A paranoid schizophrenic who stabbed to death a police officer had not been "fully well at any time" for the previous ten years, a jury was told.

Consultant psychiatrist Dr James Collins told Birmingham Crown Court that Glaister Earl Butler had displayed symptoms of the condition since 1994 but it may well have been developing since the mid-1980s.

Butler (49) denies murdering Detective Constable Michael Swindells in Birmingham on May 21 last year but admits manslaughter due to diminished responsibility.

Dr Collins, who works at Ashworth high security hospital in Liverpool, told Courtenay Griffiths QC, for the defence: "I don't think he's been fully well at any time during (in the last) ten years.

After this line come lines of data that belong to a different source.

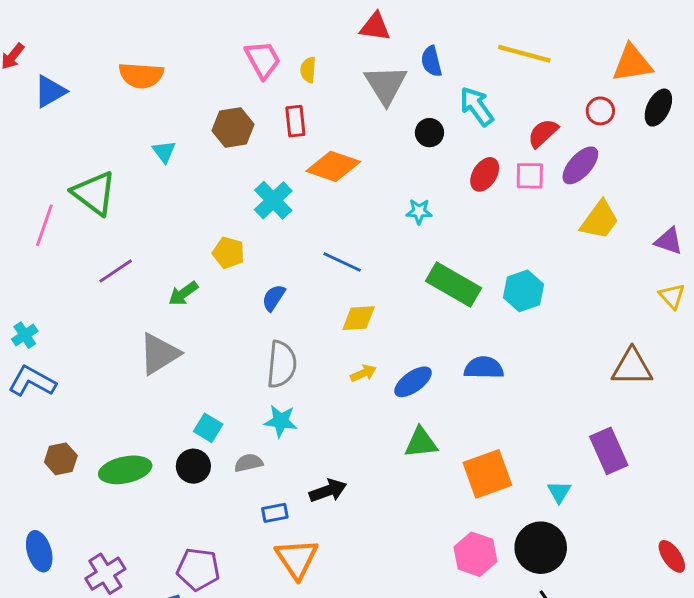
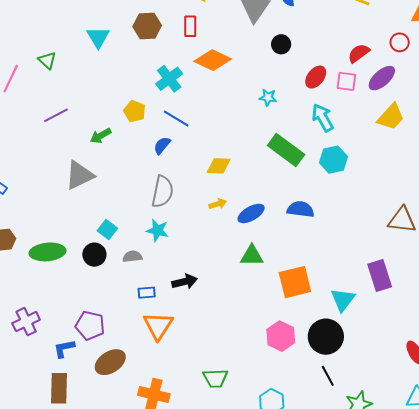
cyan arrow: (477, 106) -> (323, 118), moved
cyan triangle: (164, 152) -> (98, 37), size x1.4
green triangle: (94, 193) -> (47, 60), size x0.6
blue line: (342, 262) -> (176, 118), moved
cyan triangle: (559, 492) -> (343, 300), size x1.5

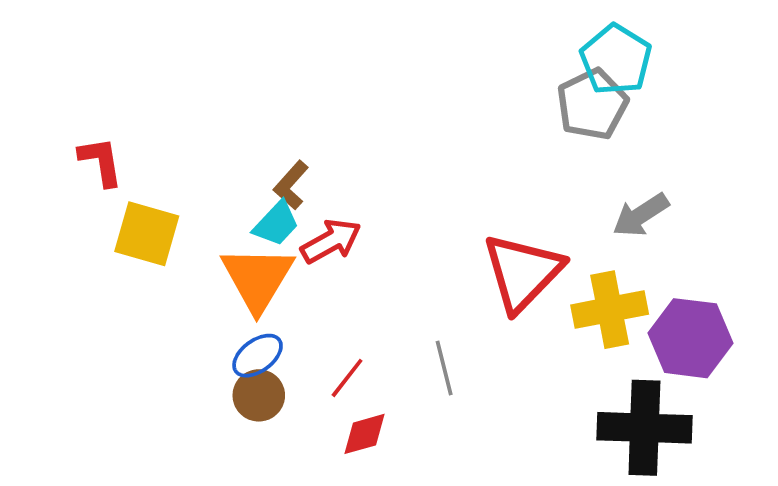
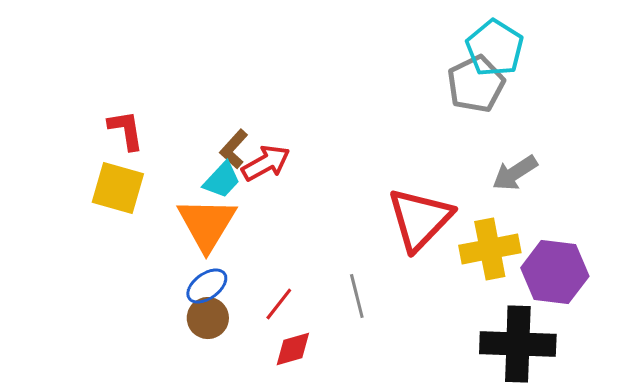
red L-shape: (101, 162) -> (126, 130), moved
red arrow: (331, 241) -> (266, 163), moved

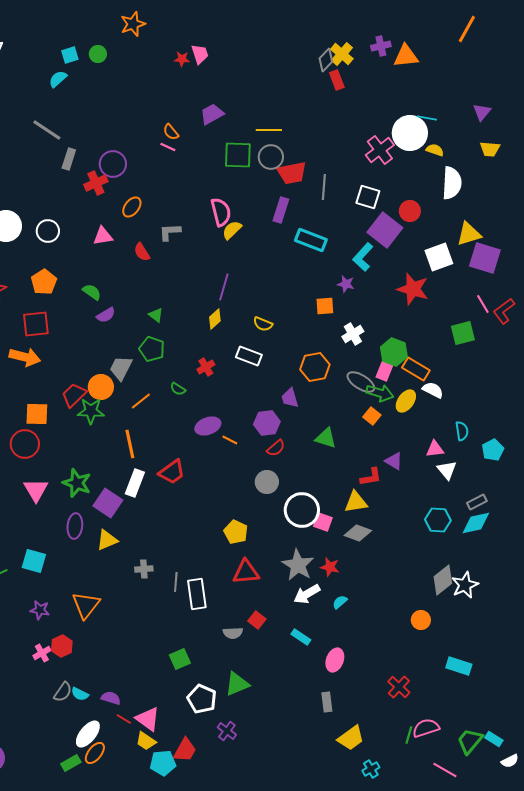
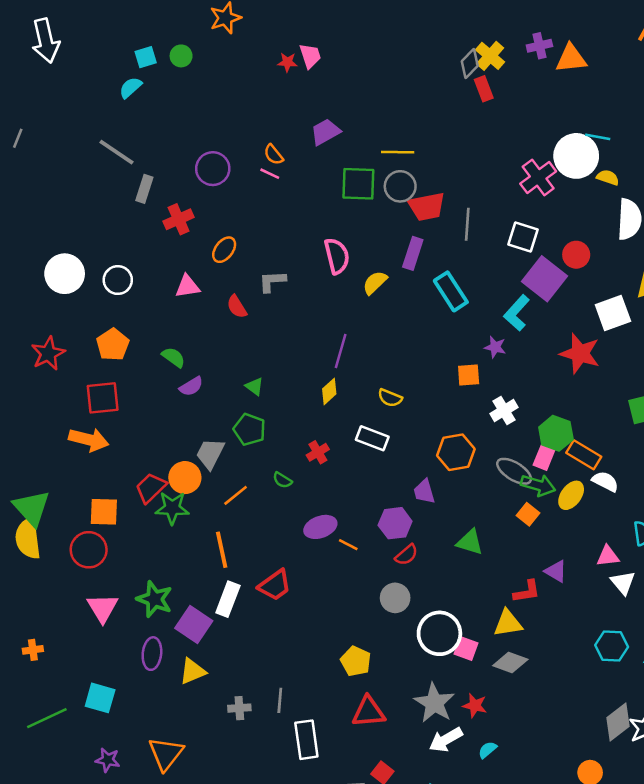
purple circle: (113, 164) -> (213, 169), moved
yellow semicircle: (232, 230) -> (375, 283), moved
cyan rectangle: (311, 240) -> (451, 291), turned 36
gray line: (176, 582) -> (280, 700), moved

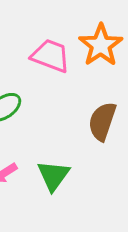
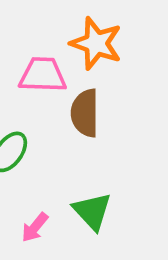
brown semicircle: (102, 121) -> (85, 113), moved

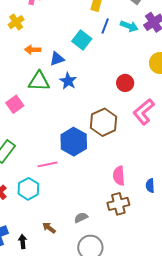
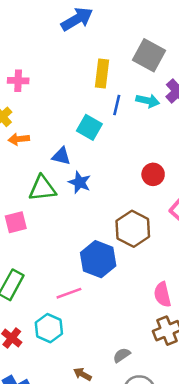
orange arrow: (33, 50) -> (19, 139), moved
blue triangle: (57, 59) -> (61, 156), turned 42
pink square: (15, 104) -> (16, 222), turned 30

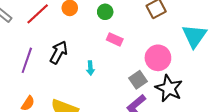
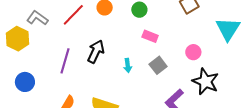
pink circle: (158, 58) -> (193, 52), size x0.6
gray square: (138, 80) -> (158, 65), moved

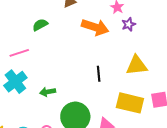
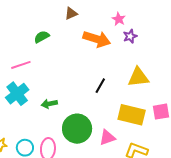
black line: (99, 74) -> (100, 86), turned 35

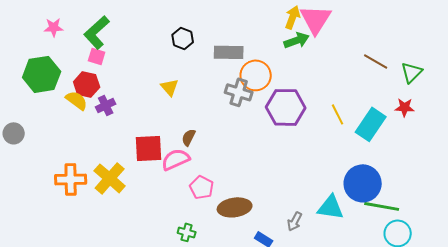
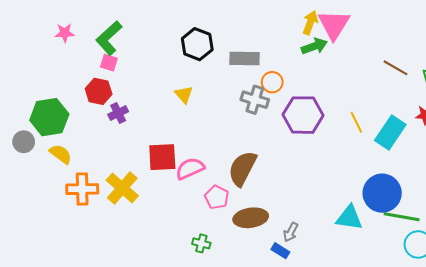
black hexagon: (183, 38) -> (197, 44), size x1.4
green hexagon: (42, 74) -> (49, 117), moved
orange circle: (256, 75) -> (272, 82), size x0.7
yellow semicircle: (77, 100) -> (61, 154), moved
brown semicircle: (189, 137) -> (242, 168), moved, size x2.0
gray arrow: (295, 221) -> (291, 232), moved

"The diagnostic features (of paranoid schizophrenia) are hallucinations and paranoid delusions. I think at times, particularly in the early period after his third discharge (from detention under the Mental Health Act), he might not have been experiencing these core features.

"But I think other features of the illness - social isolation, his lack of insight (into his condition) - have all been present. I don't think he's ever fully recovered.

"At the severe end of the spectrum, schizophrenia can be described as waxing and waning, ebbing and flowing. I think Mr Butler has exacerbations and periods when he's been severely unwell but I don't think he's had a period when he's not been ill at all."

The court has been told that Butler's mental health began deteriorating when he was made redundant from Rolls-Royce in 1982.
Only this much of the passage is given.